• **REQUIREMENT**: Below are the records; copy each line in which "Planning" occurs.

------ DATA RECORDS ------

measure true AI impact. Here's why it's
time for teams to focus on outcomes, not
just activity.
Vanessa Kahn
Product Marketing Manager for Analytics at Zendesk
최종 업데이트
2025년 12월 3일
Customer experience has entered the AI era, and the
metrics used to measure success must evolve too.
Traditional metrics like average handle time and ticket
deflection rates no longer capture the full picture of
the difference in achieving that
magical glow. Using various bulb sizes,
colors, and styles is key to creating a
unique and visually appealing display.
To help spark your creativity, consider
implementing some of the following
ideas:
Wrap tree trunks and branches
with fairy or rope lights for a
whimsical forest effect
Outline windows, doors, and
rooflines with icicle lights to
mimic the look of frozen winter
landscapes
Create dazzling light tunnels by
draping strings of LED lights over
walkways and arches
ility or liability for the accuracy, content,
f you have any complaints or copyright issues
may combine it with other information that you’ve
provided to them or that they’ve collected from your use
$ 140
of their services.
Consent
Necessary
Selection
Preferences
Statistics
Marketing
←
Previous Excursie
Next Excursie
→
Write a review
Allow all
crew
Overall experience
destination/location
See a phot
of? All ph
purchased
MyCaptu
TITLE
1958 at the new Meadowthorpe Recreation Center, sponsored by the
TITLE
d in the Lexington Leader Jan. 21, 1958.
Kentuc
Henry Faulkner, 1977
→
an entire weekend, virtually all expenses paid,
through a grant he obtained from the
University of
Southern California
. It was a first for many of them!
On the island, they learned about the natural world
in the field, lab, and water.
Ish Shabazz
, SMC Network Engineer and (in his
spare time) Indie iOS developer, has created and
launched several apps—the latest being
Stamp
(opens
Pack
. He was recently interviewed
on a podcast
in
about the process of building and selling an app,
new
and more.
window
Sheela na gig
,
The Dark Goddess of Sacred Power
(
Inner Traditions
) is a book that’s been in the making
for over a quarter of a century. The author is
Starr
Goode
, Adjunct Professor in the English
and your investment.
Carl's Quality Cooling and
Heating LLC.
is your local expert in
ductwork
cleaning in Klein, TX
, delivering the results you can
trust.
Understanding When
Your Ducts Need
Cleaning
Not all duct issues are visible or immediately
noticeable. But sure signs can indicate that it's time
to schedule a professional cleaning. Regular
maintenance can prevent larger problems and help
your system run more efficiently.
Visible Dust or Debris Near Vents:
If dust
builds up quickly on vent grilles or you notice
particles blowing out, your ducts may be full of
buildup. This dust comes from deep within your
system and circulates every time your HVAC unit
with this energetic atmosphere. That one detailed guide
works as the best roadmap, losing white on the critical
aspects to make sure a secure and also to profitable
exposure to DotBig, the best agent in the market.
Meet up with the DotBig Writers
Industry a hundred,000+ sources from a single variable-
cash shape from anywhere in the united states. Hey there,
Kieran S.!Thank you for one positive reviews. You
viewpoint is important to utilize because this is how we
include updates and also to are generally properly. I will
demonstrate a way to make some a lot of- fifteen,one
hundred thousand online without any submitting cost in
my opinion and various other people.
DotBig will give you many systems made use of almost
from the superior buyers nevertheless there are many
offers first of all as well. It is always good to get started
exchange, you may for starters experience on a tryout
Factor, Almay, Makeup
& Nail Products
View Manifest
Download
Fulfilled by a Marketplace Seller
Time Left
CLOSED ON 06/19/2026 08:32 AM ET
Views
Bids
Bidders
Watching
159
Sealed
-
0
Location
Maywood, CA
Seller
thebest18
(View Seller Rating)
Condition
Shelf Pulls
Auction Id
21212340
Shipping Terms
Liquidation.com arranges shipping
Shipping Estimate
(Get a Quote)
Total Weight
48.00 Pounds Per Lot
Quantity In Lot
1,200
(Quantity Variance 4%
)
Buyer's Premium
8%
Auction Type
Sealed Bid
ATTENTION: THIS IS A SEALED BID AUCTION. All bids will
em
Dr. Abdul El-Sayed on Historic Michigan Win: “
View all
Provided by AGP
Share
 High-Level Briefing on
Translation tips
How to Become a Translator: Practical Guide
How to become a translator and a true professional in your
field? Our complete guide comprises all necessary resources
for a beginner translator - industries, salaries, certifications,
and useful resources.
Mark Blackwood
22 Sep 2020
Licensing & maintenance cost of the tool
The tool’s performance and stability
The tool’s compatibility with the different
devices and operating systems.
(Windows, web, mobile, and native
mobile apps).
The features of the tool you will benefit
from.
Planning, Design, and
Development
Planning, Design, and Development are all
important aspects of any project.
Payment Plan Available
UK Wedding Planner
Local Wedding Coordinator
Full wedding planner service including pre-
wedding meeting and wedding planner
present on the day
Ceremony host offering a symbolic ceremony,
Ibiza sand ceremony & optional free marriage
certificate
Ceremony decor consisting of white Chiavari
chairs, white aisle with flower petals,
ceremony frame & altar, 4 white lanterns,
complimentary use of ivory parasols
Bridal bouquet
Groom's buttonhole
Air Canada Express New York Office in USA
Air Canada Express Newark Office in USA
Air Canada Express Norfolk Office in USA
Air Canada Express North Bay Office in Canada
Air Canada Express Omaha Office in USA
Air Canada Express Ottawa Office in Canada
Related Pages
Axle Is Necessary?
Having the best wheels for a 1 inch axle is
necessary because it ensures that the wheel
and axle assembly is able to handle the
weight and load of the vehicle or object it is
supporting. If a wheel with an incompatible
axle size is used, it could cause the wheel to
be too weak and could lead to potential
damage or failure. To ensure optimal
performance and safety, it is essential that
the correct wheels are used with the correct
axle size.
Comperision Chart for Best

------

• **RESPONSE**:
Planning, Design, and
Planning, Design, and Development are all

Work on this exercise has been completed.